The strong negative correlations are partly mechanical, partly real. The interesting question is not whether they are correlated but how the strength varies across grades — which we could investigate by computing the correlation within each HOLC grade separately.

Anscombe’s quartet — why you always plot first

The chapter’s most important lesson is that summary statistics can be identical across very different datasets.
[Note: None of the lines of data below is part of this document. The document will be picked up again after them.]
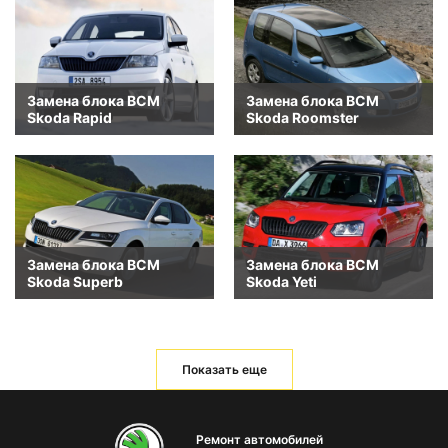
Замена блока BCM
Замена блока BCM
Skoda Rapid
Skoda Roomster
Замена блока BCM
Замена блока BCM
Skoda Superb
Skoda Yeti
Показать еще
Ремонт автомобилей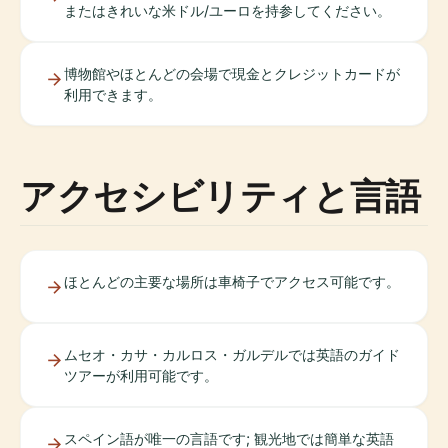
またはきれいな米ドル/ユーロを持参してください。
博物館やほとんどの会場で現金とクレジットカードが
利用できます。
アクセシビリティと言語
ほとんどの主要な場所は車椅子でアクセス可能です。
ムセオ・カサ・カルロス・ガルデルでは英語のガイド
ツアーが利用可能です。
スペイン語が唯一の言語です; 観光地では簡単な英語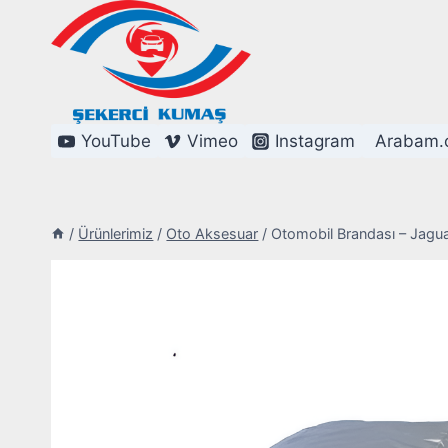
Skip
to
content
YouTube
Vimeo
Instagram
Arabam.
/
Ürünlerimiz
/
Oto Aksesuar
/
Otomobil Brandası – Jagu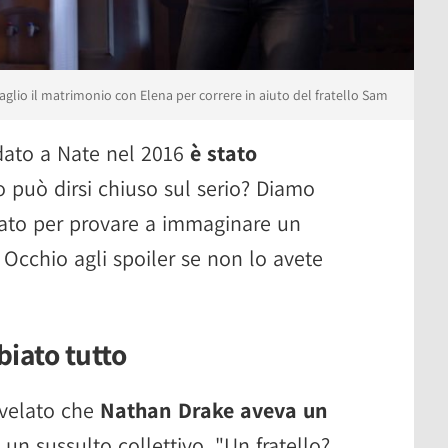
glio il matrimonio con Elena per correre in aiuto del fratello Sam
dato a Nate nel 2016
è stato
o può dirsi chiuso sul serio? Diamo
ato per provare a immaginare un
 Occhio agli spoiler se non lo avete
iato tutto
velato che
Nathan Drake aveva un
 un sussulto collettivo. "Un fratello?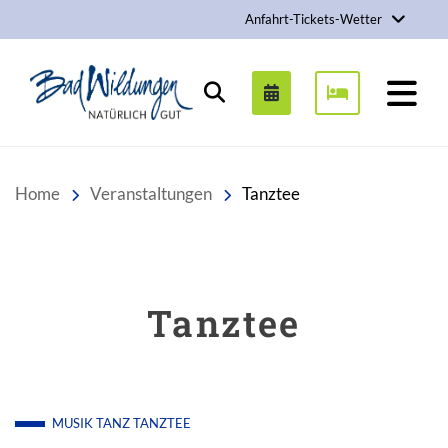
Anfahrt-Tickets-Wetter
Stadt Bad Wildungen
Suchen
Home
Veranstaltungen
Tanztee
Tanztee
MUSIK
TANZ
TANZTEE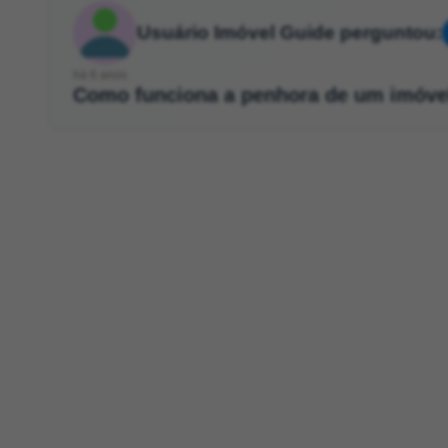
Usuário Imóvel Guide perguntou:
há 6 anos
Como funciona a penhora de um imóve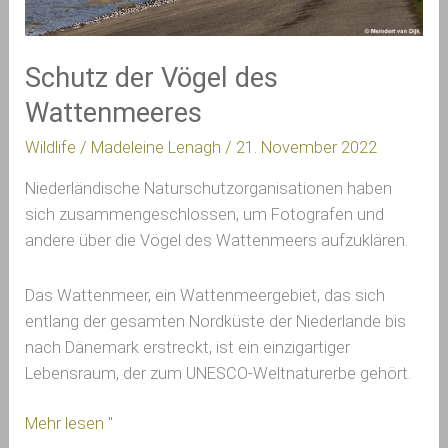
Wattenmeeres
Schutz der Vögel des
Wattenmeeres
Wildlife
/
Madeleine Lenagh
/
21. November 2022
Niederländische Naturschutzorganisationen haben
sich zusammengeschlossen, um Fotografen und
andere über die Vögel des Wattenmeers aufzuklären.
Das Wattenmeer, ein Wattenmeergebiet, das sich
entlang der gesamten Nordküste der Niederlande bis
nach Dänemark erstreckt, ist ein einzigartiger
Lebensraum, der zum UNESCO-Weltnaturerbe gehört.
Mehr lesen "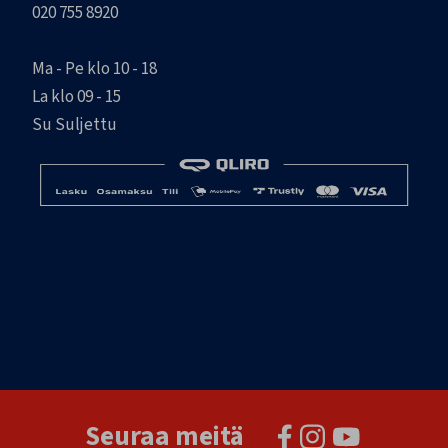
020 755 8920
Ma - Pe klo 10 - 18
La klo 09 - 15
Su Suljettu
Seuraa meitä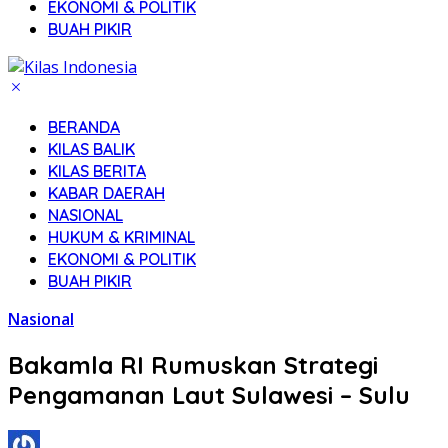
EKONOMI & POLITIK
BUAH PIKIR
BERANDA
KILAS BALIK
KILAS BERITA
KABAR DAERAH
NASIONAL
HUKUM & KRIMINAL
EKONOMI & POLITIK
BUAH PIKIR
Nasional
Bakamla RI Rumuskan Strategi
Pengamanan Laut Sulawesi – Sulu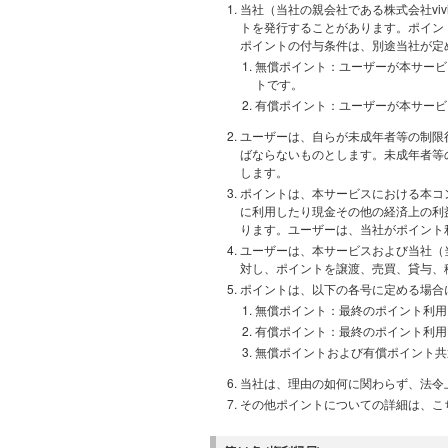
当社（当社の親会社である株式会社vi
トを発行することがあります。ポイン
ポイントの付与条件は、別途当社が定
無償ポイント：ユーザーが本サービ
トです。
有償ポイント：ユーザーが本サービ
ユーザーは、自らが未成年者等の制限
ばならないものとします。未成年者等
します。
ポイントは、本サービスにおける本コ
に利用したり現金その他の経済上の利
ります。ユーザーは、当社がポイント
ユーザーは、本サービスおよび当社（
対し、ポイントを譲渡、売買、貸与、
ポイントは、以下の各号に定める場合
無償ポイント：最終のポイント利用
有償ポイント：最終のポイント利用
無償ポイントおよび有償ポイント共通：
当社は、理由の如何に関わらず、法令
その他ポイントについての詳細は、こ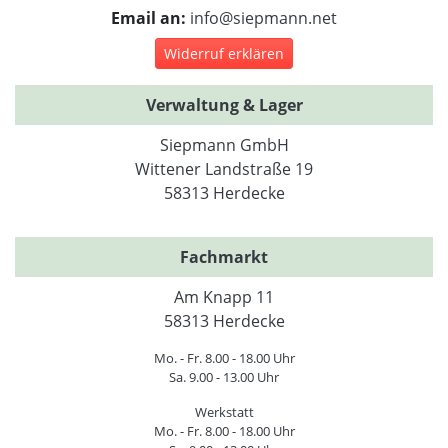
Email an:
info@siepmann.net
Widerruf erklären
Verwaltung & Lager
Siepmann GmbH
Wittener Landstraße 19
58313 Herdecke
Fachmarkt
Am Knapp 11
58313 Herdecke
Mo. - Fr. 8.00 - 18.00 Uhr
Sa. 9.00 - 13.00 Uhr
Werkstatt
Mo. - Fr. 8.00 - 18.00 Uhr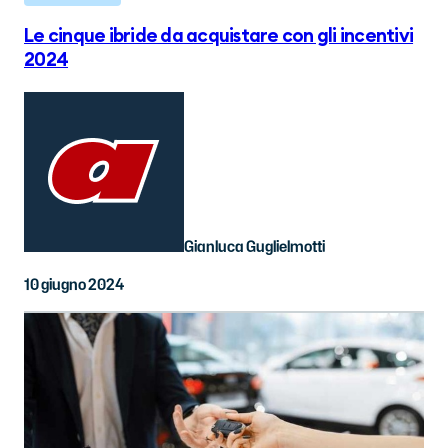
Le cinque ibride da acquistare con gli incentivi
2024
Gianluca Guglielmotti
10 giugno 2024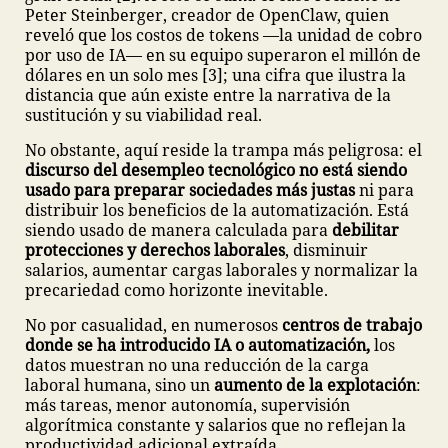
Peter Steinberger, creador de OpenClaw, quien
reveló que los costos de tokens —la unidad de cobro
por uso de IA— en su equipo superaron el millón de
dólares en un solo mes [3]; una cifra que ilustra la
distancia que aún existe entre la narrativa de la
sustitución y su viabilidad real.
No obstante, aquí reside la trampa más peligrosa: el
discurso del desempleo tecnológico no está siendo
usado para preparar sociedades más justas
ni para
distribuir los beneficios de la automatización. Está
siendo usado de manera calculada para
debilitar
protecciones y derechos laborales
, disminuir
salarios, aumentar cargas laborales y normalizar la
precariedad como horizonte inevitable.
No por casualidad, en numerosos
centros de trabajo
donde se ha introducido IA o automatización,
los
datos muestran no una reducción de la carga
laboral humana, sino un
aumento de la explotación
:
más tareas, menor autonomía, supervisión
algorítmica constante y salarios que no reflejan la
productividad adicional extraída.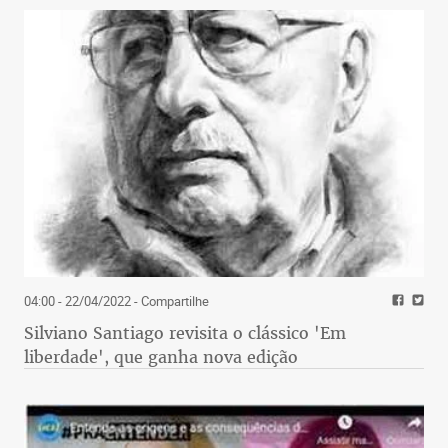
04:00 - 22/04/2022
- Compartilhe
Silviano Santiago revisita o clássico 'Em
liberdade', que ganha nova edição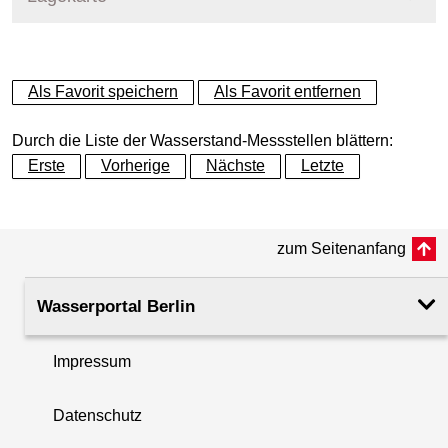
+
Als Favorit speichern
Als Favorit entfernen
−
Durch die Liste der Wasserstand-Messstellen blättern:
Erste
Vorherige
Nächste
Letzte
zum Seitenanfang
Wasserportal Berlin
Impressum
Datenschutz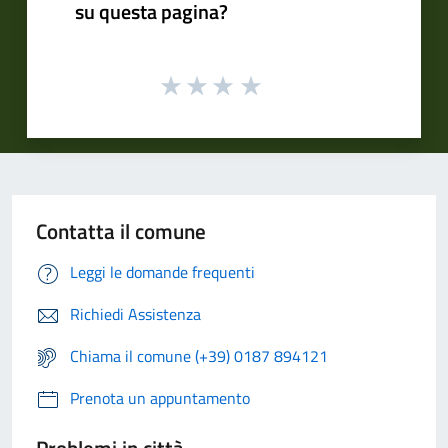
su questa pagina?
Contatta il comune
Leggi le domande frequenti
Richiedi Assistenza
Chiama il comune (+39) 0187 894121
Prenota un appuntamento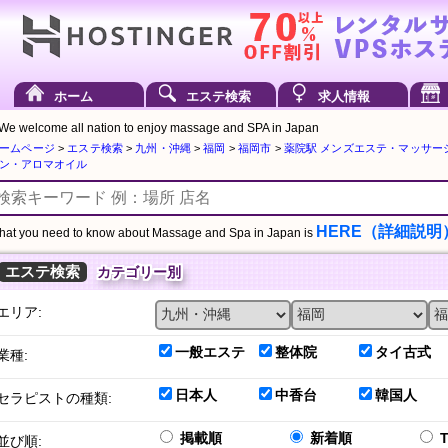
ホーム
エステ検索
求人情報
We welcome all nation to enjoy massage and SPA in Japan
ームページ
>
エステ検索
>
九州・沖縄
>
福岡
>
福岡市
>
薬院駅 メンズエステ・マッサー
ン・アロマオイル
HERE（詳細説明
at you need to know about Massage and Spa in Japan is
エステ検索
カテゴリー別
エリア:
一般エステ
整体院
タイ古式
業種:
日本人
中香台
韓国人
セラピストの種類:
掲載順
新着順
並び順: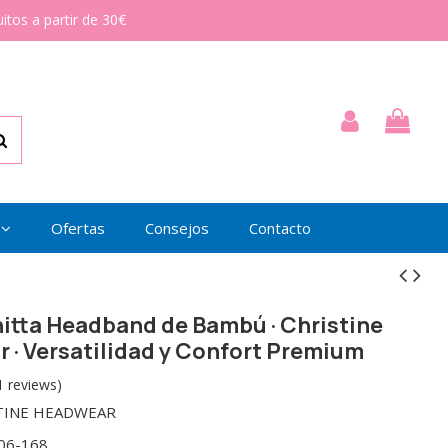
itos a partir de 30€
Ofertas
Consejos
Contacto
itta Headband de Bambú · Christine
 · Versatilidad y Confort Premium
1 reviews)
TINE HEADWEAR
06-168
R has Anscombe’s classic 1973 demonstration built in:

data(anscombe)

anscombe_long <- anscombe |>
  pivot_longer(everything(),
               names_to = c(".value", "set"),
               names_pattern = "(.)(.)") |>
  mutate(set = paste("Set", set))

anscombe_long |>
  group_by(set) |>
  summarize(
    mean_x = round(mean(x), 2),
    mean_y = round(mean(y), 2),
    sd_x   = round(sd(x), 2),
    sd_y   = round(sd(y), 2),
    cor_xy = round(cor(x, y), 3),
    .groups = "drop"
  )
# A tibble: 4 × 6
  set   mean_x mean_y  sd_x  sd_y cor_xy
  <chr>  <dbl>  <dbl> <dbl> <dbl>  <dbl>
1 Set 1      9    7.5  3.32  2.03  0.816
2 Set 2      9    7.5  3.32  2.03  0.816
3 Set 3      9    7.5  3.32  2.03  0.816
4 Set 4      9    7.5  3.32  2.03  0.817

All four sets have nearly identical means, standard deviations, and correlations. Now plot them:

ggplot(anscombe_long, aes(x = x, y = y)) +
  geom_point(color = moe_colors$navy, size = 2) +
  geom_smooth(method = "lm", se = FALSE, color = moe_colors$coral) +
  facet_wrap(~ set) +
  labs(
    title = "Anscombe's Quartet",
    subtitle = "Identical means, SDs, and correlations — wildly different distributions"
  ) +
  theme_moe()
`geom_smooth()` using formula = 'y ~ x'
Figure 20.6: Anscombe’s quartet: four datasets with identical summary statistics, four very different shapes.

This is the chapter’s argument made undeniable. The same numerical summaries describe a clean linear relationship, a clean curve, a single outlier, and a vertical line with one extreme point — and you cannot tell them apart from the numbers alone.

Try it yourself

  1. Within-grade correlation. Use housing %>% group_by(holc_grade) %>% summarize(cor_white_black = cor(pct_white, pct_black)) to compute the correlation between white and Black population share within each HOLC grade. Where is the correlation strongest? Why might it be weaker in grade C?
  2. Pick a metro area. Filter to a single metro_area with several neighborhoods and replot the scatter colored by grade. The within-metro story is often even sharper than the national one.